Chris Townsend looks at the suitability of this travel pack for hillwalking

Packs designed for travel are often soft suitcases with shoulder straps. They’re not intended for hillwalking and are often not very comfortable for long walks or stable on rough ground. The Peak Design Travel Backpack is an exception to this. I’ve used it on rough terrain and even for some easy scrambling and found it carries well and feels fine. It is heavy for a pack this size though and the price is quite high.

The quality of the pack is superb. Construction is excellent and the pack is made from tough fabric. I think it should prove very durable, which would justify the high weight and cost to some extent.

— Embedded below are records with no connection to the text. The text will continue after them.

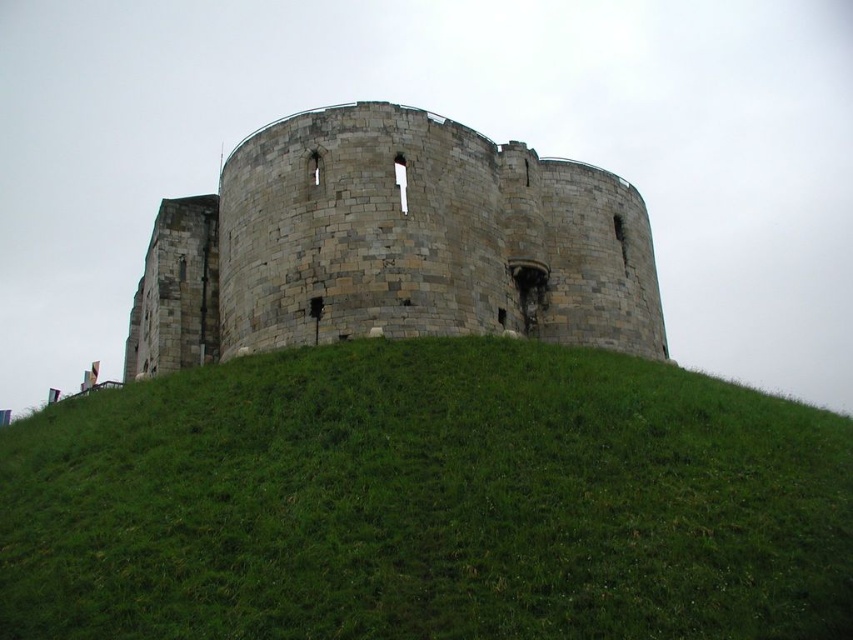 You are a drone operator trying to land a drone on the green grassy hill at center. The drone has a GPS coordinate system where the bottom left corner is the origin point. What coordinate should you target to land the drone?

The green grassy hill at center is located at coordinate point (x=427, y=502), so you should target that coordinate to land the drone.

You are standing at the base of the stone castle at center and want to reach the green grassy hill at center. In which direction should you walk to get there?

To reach the green grassy hill at center from the stone castle at center, you should walk to the right since the green grassy hill at center is located to the right of the stone castle at center.

You are a construction worker planning to build a new pathway from the base of the stone castle at center to the green grassy hill at center. The pathway must be exactly 45 feet long. Will the pathway reach the hill without needing adjustments?

The distance between the green grassy hill at center and the stone castle at center is 47.70 feet. Since the pathway is planned to be 45 feet long, it will fall short by 2.70 feet and adjustments will be needed to ensure it reaches the hill. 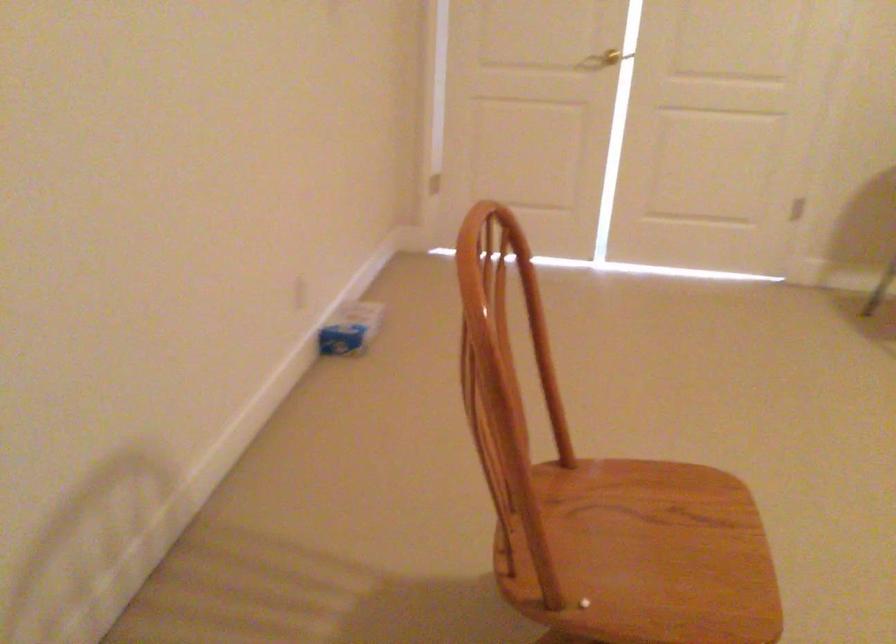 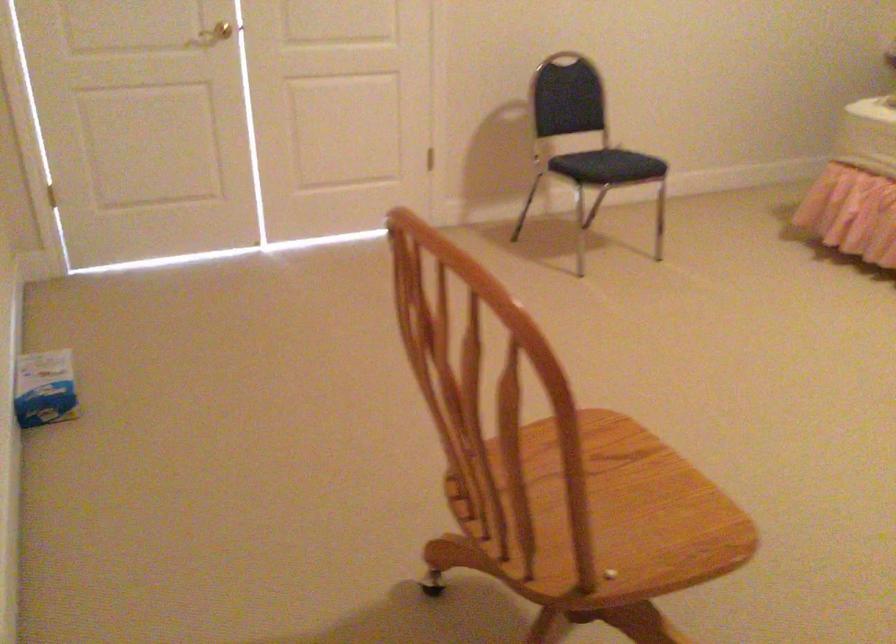 Question: The camera is either moving clockwise (left) or counter-clockwise (right) around the object. The first image is from the beginning of the video and the second image is from the end. Is the camera moving left or right when shooting the video?

Choices:
 (A) Left
 (B) Right

Answer: (A) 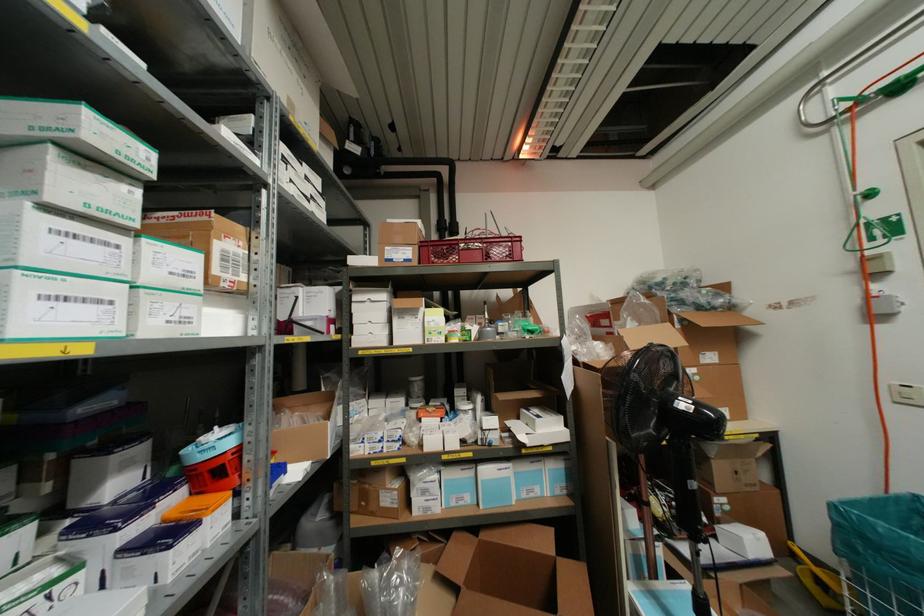 I want to click on blue plastic tray, so click(x=661, y=598). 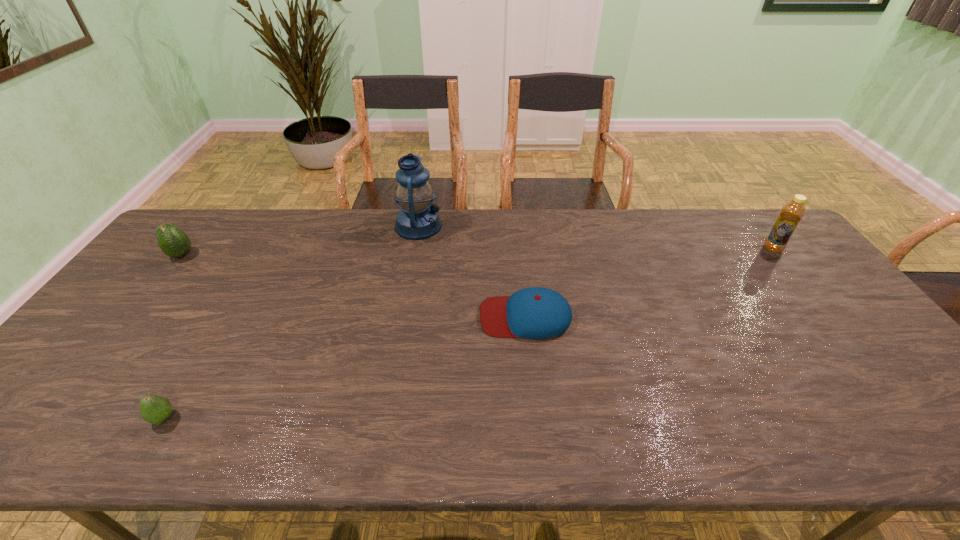 Point out which object is positioned as the nearest to the lantern. Please provide its 2D coordinates. Your answer should be formatted as a tuple, i.e. [(x, y)], where the tuple contains the x and y coordinates of a point satisfying the conditions above.

[(536, 312)]

The image size is (960, 540). Find the location of `free space that satisfies the following two spatial constraints: 1. on the face of the bottle; 2. on the right side of the lantern`. free space that satisfies the following two spatial constraints: 1. on the face of the bottle; 2. on the right side of the lantern is located at coordinates (414, 249).

This screenshot has width=960, height=540. Find the location of `vacant point that satisfies the following two spatial constraints: 1. on the back side of the rightmost object; 2. on the face of the third object from right to left`. vacant point that satisfies the following two spatial constraints: 1. on the back side of the rightmost object; 2. on the face of the third object from right to left is located at coordinates (755, 226).

Find the location of a particular element. free space that satisfies the following two spatial constraints: 1. on the face of the tallest object; 2. on the left side of the rightmost object is located at coordinates (414, 249).

Locate an element on the screen. The height and width of the screenshot is (540, 960). vacant position in the image that satisfies the following two spatial constraints: 1. on the face of the bottle; 2. on the right side of the lantern is located at coordinates (414, 249).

The design is unusual for a walkers pack and a little more complex than most travel packs. It’s panel-loading with a plethora of zips, fourteen in total. The main compartment can be accessed via zips on the front, the back, and each side. Another long zip on the front opens up expansion panels that increase the volume from 35 to 45 litres. A small zipped pocket on the top front is lined with soft fabric and designed for items like glasses. Behind the open-topped side pockets there are hidden zipped pockets designed for items like passports or wallets. Inside the pack there are two zipped pockets on the front panel and two more on a zip-out divider. The latter have zips on both sides and so can be accessed whether you open the pack from the front or back.

If the 45 litre capacity isn’t enough for all your gear or you have items too long to go inside such as trekking poles there are straps concealed in the front that can be attached to any of a dozen attachment loops.

The shoulder straps and hipbelt are well-padded. The latter is quite narrow but adequate for a pack this size. Both can be stowed-away behind the rear padded panel when not needed.

In use I found the ease of access wonderful. Every item of gear was quickly accessible however I put down the pack. Nothing has to be unpacked to get at anything else. It’s a very functional design.

There’s nothing wrong with this pack for hillwalking other than the weight. I’m not sure anybody would buy it just for hiking, though if they do they’ll get a superb pack. I can see it as excellent as a combined travel and hiking pack. For a train journey round Europe with some walks along the way it would be excellent.